• **ASSIGNMENT**:
Where a line contains the word "Newsletter", copy that line from the records below.

• **DATASET**:
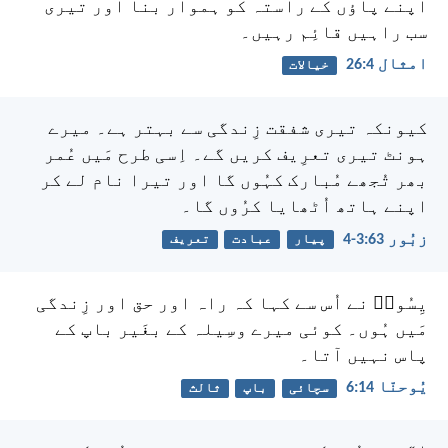
اپنے پاؤں کے راستہ کو ہموار بنا اور تیری
سب راہیں قائِم رہیں۔
امثال 4:‏26
خیالات
کیونکہ تیری شفقت زِندگی سے بہتر ہے۔
میرے
ہونٹ تیری تعرِیف کریں گے۔
اِسی طرح مَیں عُمر
بھر تُجھے مُبارک کہُوں گا
اور تیرا نام لے کر
اپنے ہاتھ اُٹھایا کرُوں گا۔
زبُور 63:‏3-‏4
پیار
عبادت
تعریف
یِسُوعؔ نے اُس سے کہا کہ راہ اور حق اور زِندگی
مَیں ہُوں۔ کوئی میرے وسِیلہ کے بغَیر باپ کے
پاس نہیں آتا۔
یُوحنّا 14:‏6
سچائی
باپ
ثالث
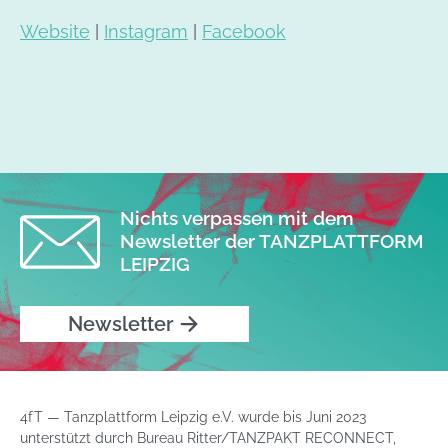
Website
|
Instagram
|
Facebook
Nichts verpassen mit dem
Newsletter der TANZPLATTFORM
LEIPZIG
Newsletter
4fT — Tanzplattform Leipzig e.V. wurde bis Juni 2023
unterstützt durch Bureau Ritter/TANZPAKT RECONNECT,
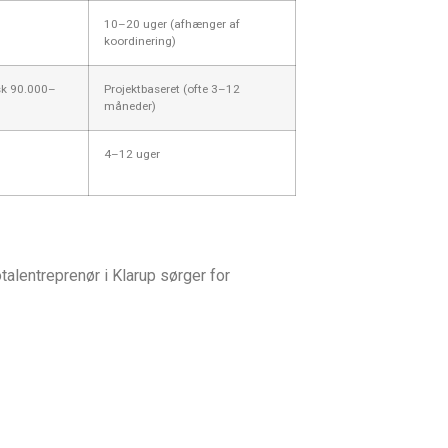
10–20 uger (afhænger af
koordinering)
isk 90.000–
Projektbaseret (ofte 3–12
måneder)
4–12 uger
talentreprenør i Klarup sørger for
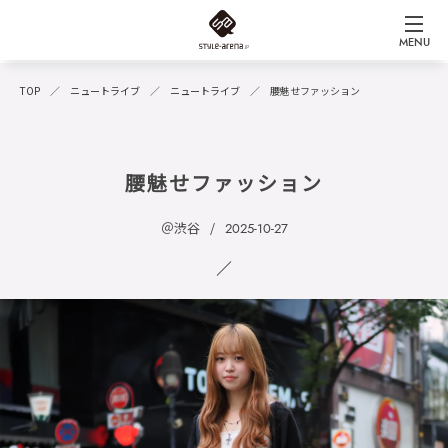
MENU
TOP
ニュートライブ
ニュートライブ
腰魅せファッション
腰魅せファッション
＠渋谷
2025-10-27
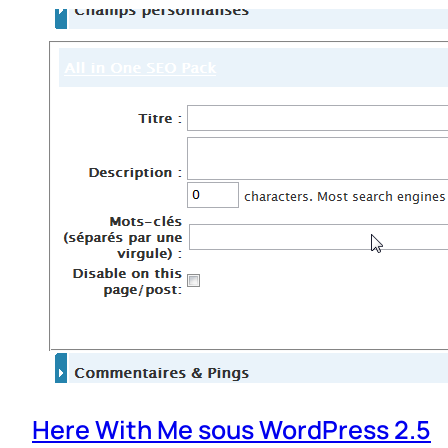
Here With Me sous WordPress 2.5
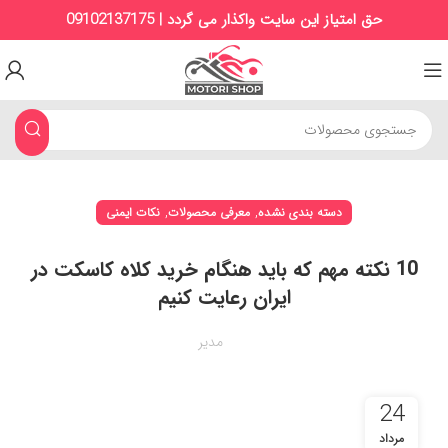
حق امتیاز این سایت واکذار می گردد | 09102137175
,
,
دسته بندی نشده
معرفی محصولات
نکات ایمنی
10 نکته مهم که باید هنگام خرید کلاه کاسکت در
ایران رعایت کنیم
مدیر
24
مرداد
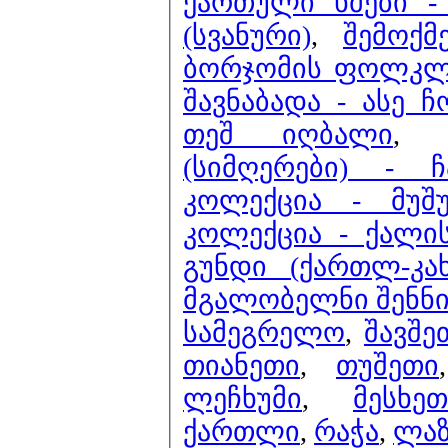
ქართული ხმები - 
(სვანური)
,
შემოქ
ბორჯომის ფოლკლო
შავნაბადა - ასე ჩ
თეშ იღბალი
,
(სიმღერები) - 
კოლექცია - მუ
კოლექცია - ქალი
გუნდი (ქართლ-კა
მგალობელნი შენნ
სამეგრელო
,
შავშე
თიანეთი
,
თუშეთი
ლეჩხუმი
,
მესხეთ
ქართლი
,
რაჭა
,
ლაზ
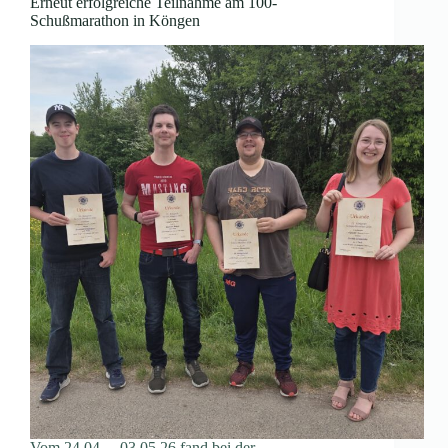
Erneut erfolgreiche Teilnahme am 100-
Schußmarathon in Köngen
Vom 24.04. – 03.05.26 fand bei der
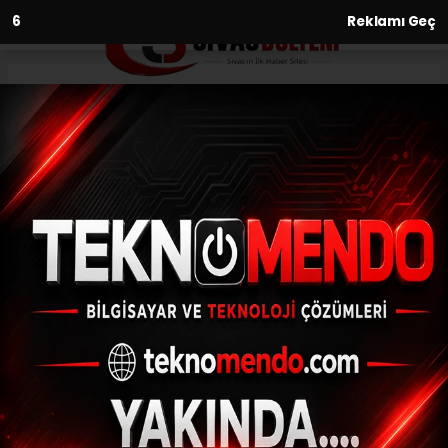
4
Reklamı Geç
Anasayfa
STSO, Mart ayı meclis
toplantısını gerçekleştirdi
15.03.2021 - 11:38, Güncelleme: 15.03.2021 - 11:38
Sivas Ticaret ve Sanayi Odası'nın (STSO)
Mart ayı Meclis toplantısına katılan
Belediye Başkanı Hilmi Bilgin ve başkan
yardımcıları, meclis üyelerinin...
ABONE OL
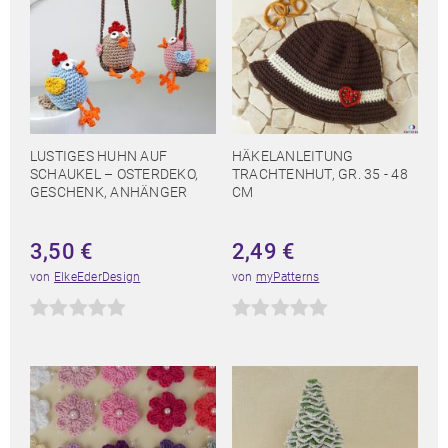
LUSTIGES HUHN AUF
HÄKELANLEITUNG
SCHAUKEL – OSTERDEKO,
TRACHTENHUT, GR. 35 - 48
GESCHENK, ANHÄNGER
CM
3,50
€
2,49
€
von
ElkeEderDesign
von
myPatterns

• **FINISHED TASK**:
Newsletter der TANZPLATTFORM
Newsletter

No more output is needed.